“Nell Blaine, Artist in the World:
Works from the 1950s”
at Tibor de Nagy Gallery.
March 22, 2003-April 26, 2003
Nell Blaine (1922–1996) can tell a story through a remarkable economy of language. Her best work is lyrical, self-aware, in control, and inviting without the hints of self-indulgence that befell many in the New York School.
A native of Richmond, Virginia, Blaine began her career in New York as an abstract painter and the precocious student of Hans Hofmann. In 1944, at the age of twenty-one, she became the youngest member of the American Abstract Artists Group; her Mondrian-inspired, purely abstract paintings from the period remain well known and collected. She formed fast friendships with many artists on the scene, in particular those who were associated with the figurative, second generation of the New York School—Leland Bell, Robert De Niro, Albert Kresch, and Louisa Matthiasdottir (whose work was also exhibited in New York in April, at Salander-O’Reilly Galleries). Blaine was everywhere, even teaching painting to a young Larry Rivers, with whom she lived in France in 1950. A visit to the painter Jean Hélion in Paris that same year proved to be fateful to her artistic development, and she attributed her travels in France to inspiring a reawakening of painting’s possibilities.
It was through Blaine’s return to representation and the figure, as seen through the eyes of an artist trained in abstraction, that she arrived at a new personal style in the 1950s. The latest exhibition at Tibor de Nagy followed Blaine from the rigid structures of Léger-type cubism in 1950 to a rapid loosening of line and color that, in its balance of freedom and control, approached a high style around 1959, the year she contracted a crippling case of polio while on tour in Greece; the disease nearly ended her life.

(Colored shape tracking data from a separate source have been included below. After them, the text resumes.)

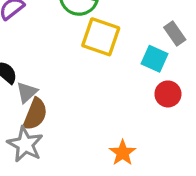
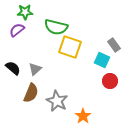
gray triangle: (27, 92) -> (35, 69), moved
gray star: (25, 144) -> (57, 101), moved

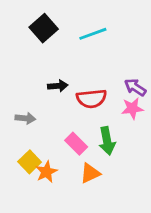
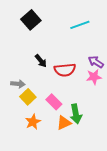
cyan line: (93, 34) -> (80, 25), moved
black arrow: (58, 86) -> (41, 61), turned 56
green arrow: (107, 141) -> (76, 114), moved
yellow square: (30, 162) -> (28, 97), moved

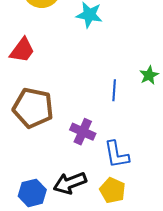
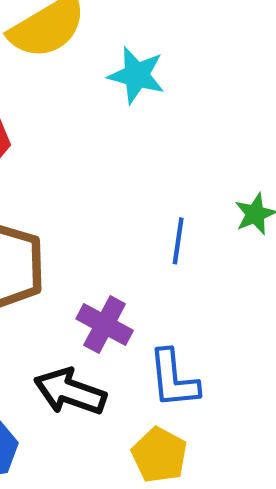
black arrow: (70, 183) -> (70, 392), moved, turned 36

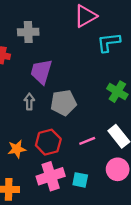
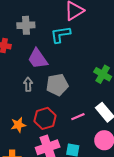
cyan L-shape: (109, 42) -> (60, 34), moved
purple trapezoid: (41, 72) -> (38, 59), turned -50

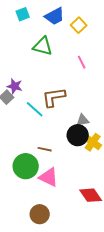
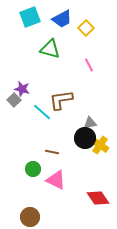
cyan square: (23, 14) -> (30, 17), size x1.5
green circle: (26, 166) -> (33, 169), size x0.6
brown circle: (40, 214) -> (30, 217), moved

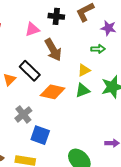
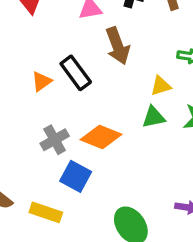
orange diamond: (53, 92) -> (101, 137), moved

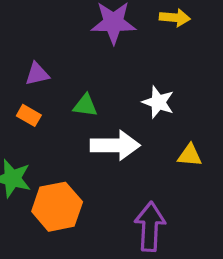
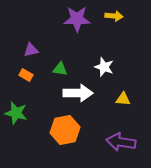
orange hexagon: (57, 207) -> (65, 130), moved
purple arrow: (150, 227) -> (121, 142), moved, turned -84

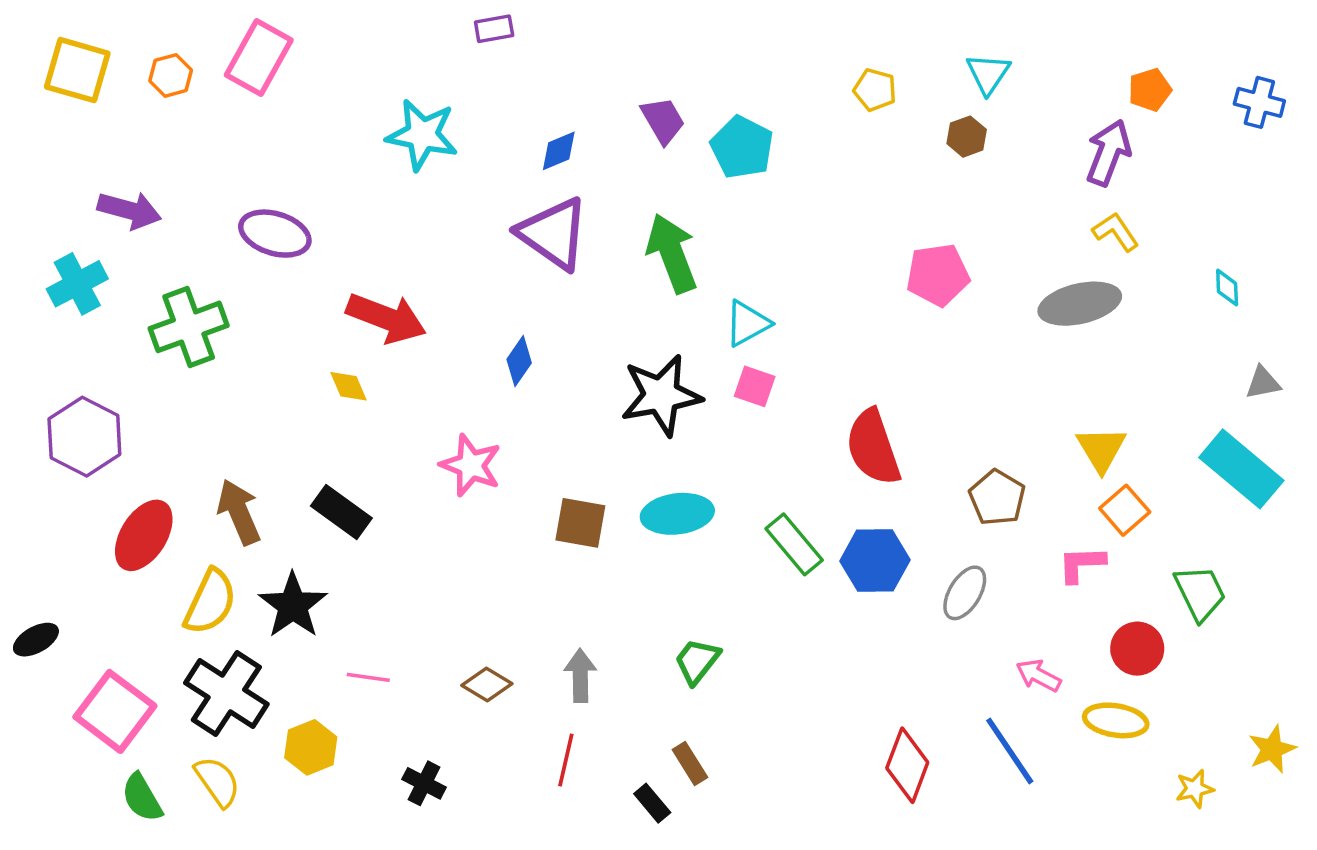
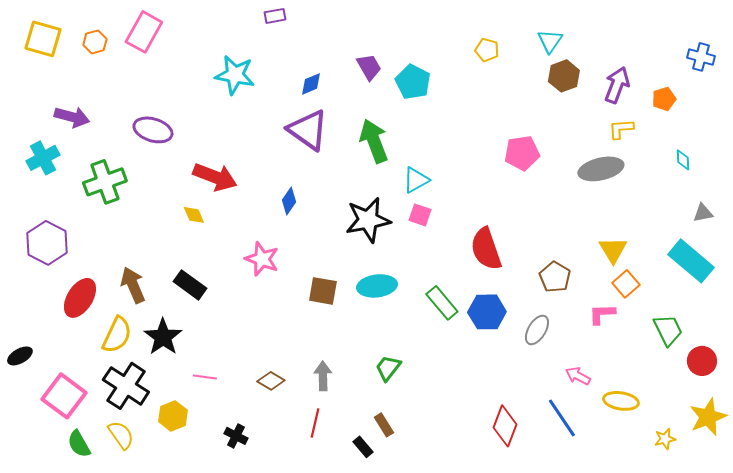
orange pentagon: (1150, 90) -> (664, 99), moved
brown hexagon: (967, 137) -> (564, 76), moved, size x1.4
yellow L-shape: (1116, 232) -> (621, 129), turned -60
red circle: (1137, 649) -> (702, 361), moved
yellow star: (1272, 749) -> (708, 417), size x1.4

After Milkweed (1958), a centerpiece at Nagy, might serve as a précis for the simple perfection that Blaine could achieve in the fifties. Constructed of an assembly of wide lines, commas, swizzles, and curlicues of color, this still-life of flowers and vase tempers a riot of color with an even consistency of structure and surface treatment. That which develops and runs wild is what Blaine permits; the freedom of line and color never strays far from the leash. “I never really left abstraction” she once remarked. “The sense of organization and the way of putting a picture together come from the abstract days.”
Yet the control that Blaine exhibits over her representational work did not come without experimentation and false starts. The daubs and color fields of Public Square (1951) lack cohesion and unity. The wild paint application of Merry-Go-Round (1955) swirls out beyond the artist’s reach. The successes come when Blaine was able to render out the irregularities of application through a slow boil of liquid, soapy pigment stirred in with a mix of wavy paint-handling—for example in the rippling Imaginary View of Mexico (1957), the shimmering Gloucester Harbor, Dusk (1958), and the hazy, Bonnardesque Interior at Stupa (1959)—painted during her stay in Greece. These works are big successes, and they herald a career that was not cut short by disease in 1959, but one that underwent a regeneration—we’ll have to wait for the next Tibor de Nagy exhibition to see that one up close. It should be another delight.